Mr Stevens, who took up post last April, said: ‘Obesity is the new smoking, and it represents a slow-motion car crash in terms of avoidable illness and rising health care costs.

‘If as a nation we keep piling on the pounds around the waistline, we'll be piling on the pounds in terms of future taxes needed just to keep the NHS afloat.’

The problem with this is that it simply is not true. Obesity does not cost the NHS money: on balance it saves it. This is something we've been pointing out for a number of years now. The source is here and the finding is:

Obesity is a major cause of morbidity and mortality and is associated with high medical expenditures. It has been suggested that obesity prevention could result in cost savings. The objective of this study was to estimate the annual and lifetime medical costs attributable to obesity, to compare those to similar costs attributable to smoking, and to discuss the implications for prevention. …. Although effective obesity prevention leads to a decrease in costs of obesity-related diseases, this decrease is offset by cost increases due to diseases unrelated to obesity in life-years gained. Obesity prevention may be an important and cost-effective way of improving public health, but it is not a cure for increasing health expenditures.
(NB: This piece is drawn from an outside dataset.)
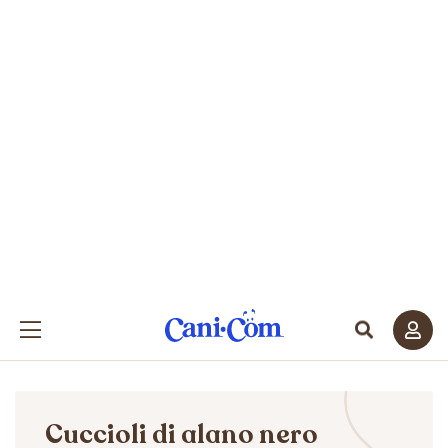
Cuccioli di alano nero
When someone's arteries explode at the age of 60 from that 15 cheeseburger a day habit then the NHS doesn't have to pay for another 25 years' worth of hip replacements. This saves the system money as a result of the shorter lifespan.

This is well known: and yet we have the CEO of the NHS telling us the opposite. And further, he's demanding public action that he should know will make his financial problems worse, not better.

All of which leaves us with that essential question: how did we end up being ruled by the ignorant?